Key Provisions of the Tax Reform Bill – Vote Expected This Week

David Jewell

Early Friday evening, Congressional GOP leaders agreed upon a tax reform bill that both the House and the Senate are expected to vote on this week. If passed, the bill will go to President Trump for his signature.

Key provisions of the bill are as follows:

Individual provisions

  • Seven marginal tax brackets are retained, with lower rates. The rates will be 0%, 10%, 12%, 22%, 24%, 32%, 35% and 37%.
  • The standard deduction is nearly doubled to $24,000 for married couples, and $12,000 for single filers.
  • Allows taxpayers to deduct a maximum of $10,000 of combined real estate taxes and state and local income taxes. Previous proposals completely eliminated the state and local income tax deduction.
  • The Child Tax Credit is expanded from $1,000 to $2,000, with up to $1,400 being refundable. Phase-out of the credit begins at $400,000 for married couples.
  • The Child and Dependent Care Credit, as well as the Adoption Tax Credit, have been preserved.
  • Mortgage interest deduction – no change for taxpayers with existing mortgages; however, for new mortgages interest will only be deductible on up to $750,000 of mortgage indebtedness.
  • The medical deduction is retained and expanded for 2018 and 2019, allowing deductions of medical expenses in excess of 7.5% of adjusted gross income, before increasing to 10% in 2020.
  • Retains the ability to deduct charitable contributions.
  • Eliminates the Affordable Care Act’s individual mandate to have health insurance or pay a tax penalty.
  • Expands use of 529 accounts to allow qualified distributions for elementary, secondary and college education.
  • Retains the alternative minimum tax, but significantly increases the exemption level.
  • Retains the estate tax, but doubles the exemption level to nearly $11 million per individual.

Business provisions

  • Lowers the corporate tax rate to 21%, effective January 1, 2018 (down from 35%).
  • Creates a 20% tax deduction for pass-through businesses (S Corporations, LLCs, partnerships, and sole proprietors) on the first $315,000 of business profits, excluding certain industries, such as personal service businesses.
  • Allows businesses to immediately expense the cost of new and used equipment purchased through December 31, 2022, phasing out beginning January 1, 2023, through December 31, 2027, and significantly increases Section 179 expensing of qualified property.
  • Eliminates the corporate alternative minimum tax.
  • Retains provisions such as the ability to deduct business interest expense, the research and development tax credit, and the tax-preferred status of private-activity bonds.

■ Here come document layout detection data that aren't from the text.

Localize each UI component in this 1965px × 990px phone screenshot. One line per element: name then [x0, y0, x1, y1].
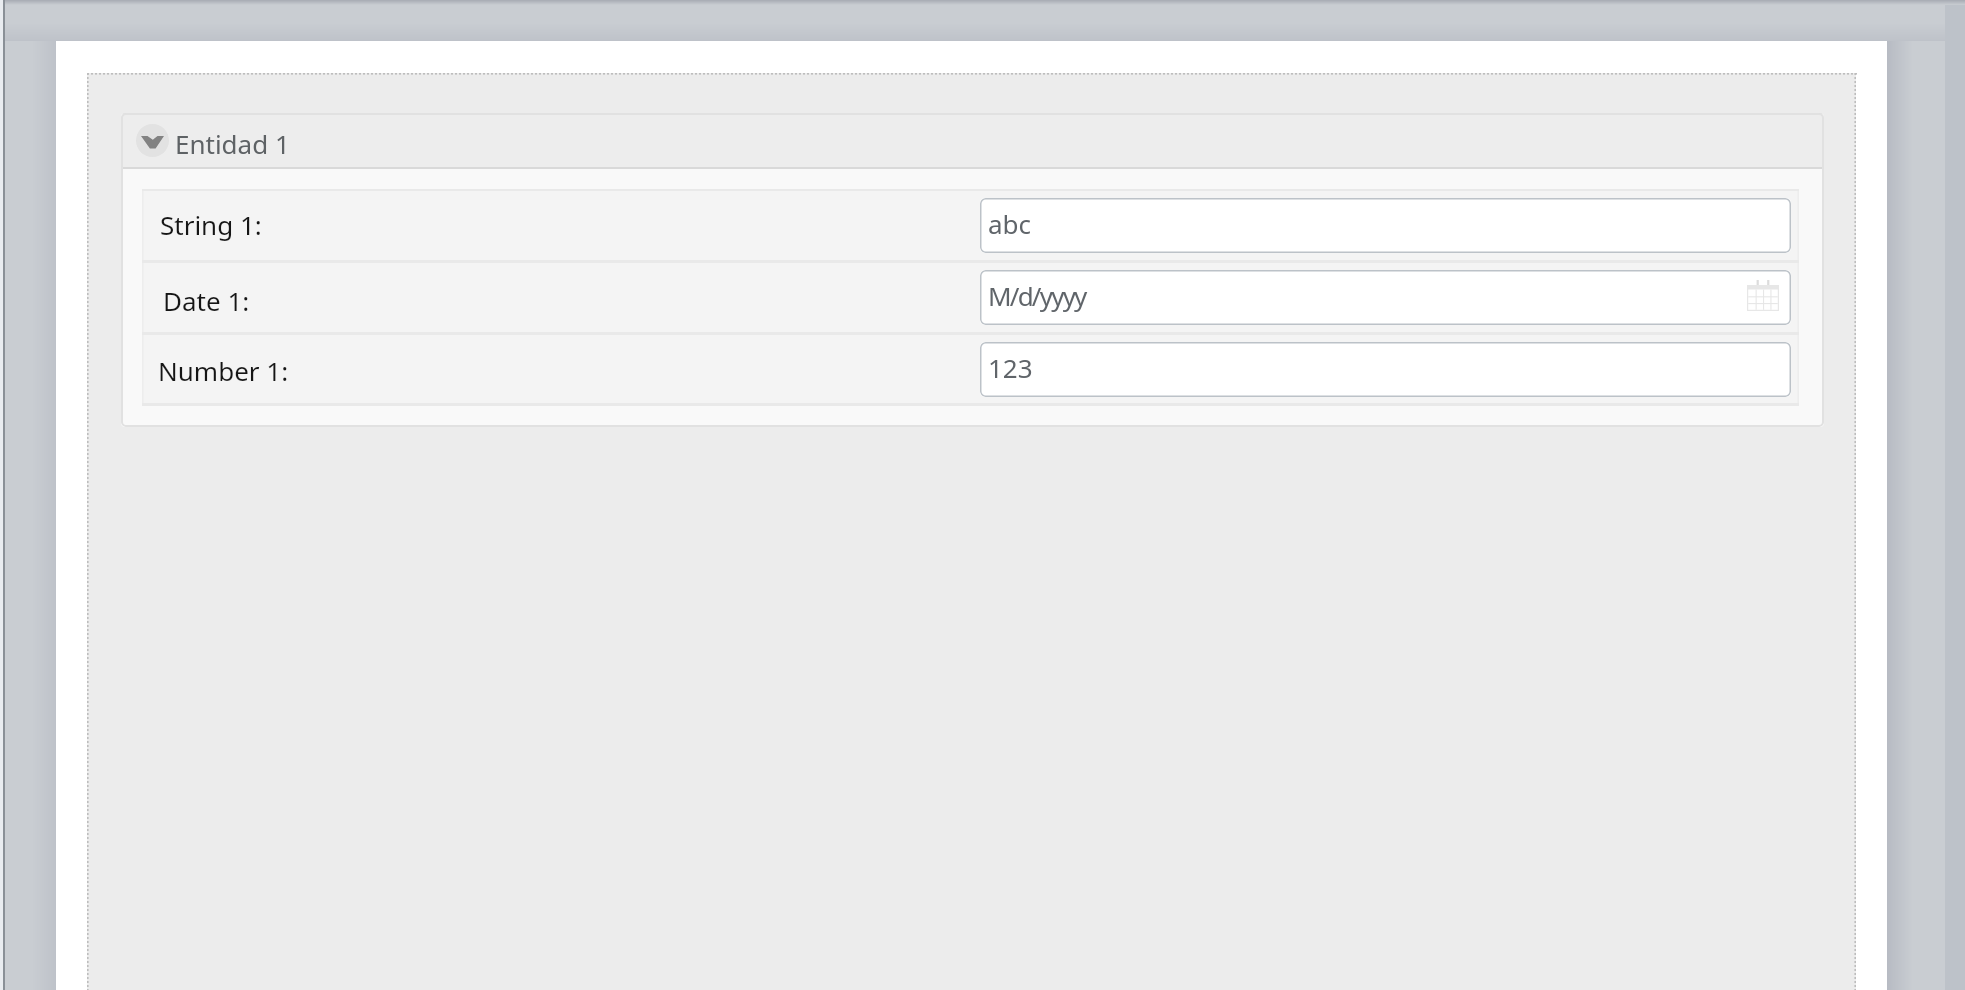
button[interactable]: Number 1: — [142, 335, 1799, 403]
button[interactable]: Pick date — [1747, 280, 1779, 311]
button[interactable]: Collapse Entidad 1 — [121, 113, 1824, 169]
button[interactable]: Date 1: — [142, 263, 1799, 332]
staticText: abc — [988, 206, 1032, 241]
button[interactable]: Collapse Entidad 1 — [136, 124, 169, 157]
button[interactable]: String 1: — [142, 191, 1799, 260]
staticText: M/d/yyyy — [988, 278, 1086, 313]
staticText: String 1: — [160, 207, 262, 242]
staticText: Number 1: — [158, 353, 289, 388]
staticText: Date 1: — [163, 283, 250, 318]
staticText: 123 — [988, 350, 1033, 385]
staticText: Entidad 1 — [175, 126, 290, 161]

Numerous other provisions affect substantially all tax filers. Please consult your Yeo & Yeo tax advisor with any questions you may have on this bill.

 

David Jewell

David Jewell

CPA

David Jewell, CPA, is the leader of the firm’s Tax Service Line and a member of the Tax Advisory Group that is responsible for oversight of the firm's tax services. His areas of expertise include tax planning and preparation for closely held businesses, succession planning and consulting. He excels in managing complicated tax issues for the firm’s clients. He is a Principal in Yeo & Yeo’s Kalamazoo office. Contact David via email at davjew@yeoandyeo.com or call 269.329.7007.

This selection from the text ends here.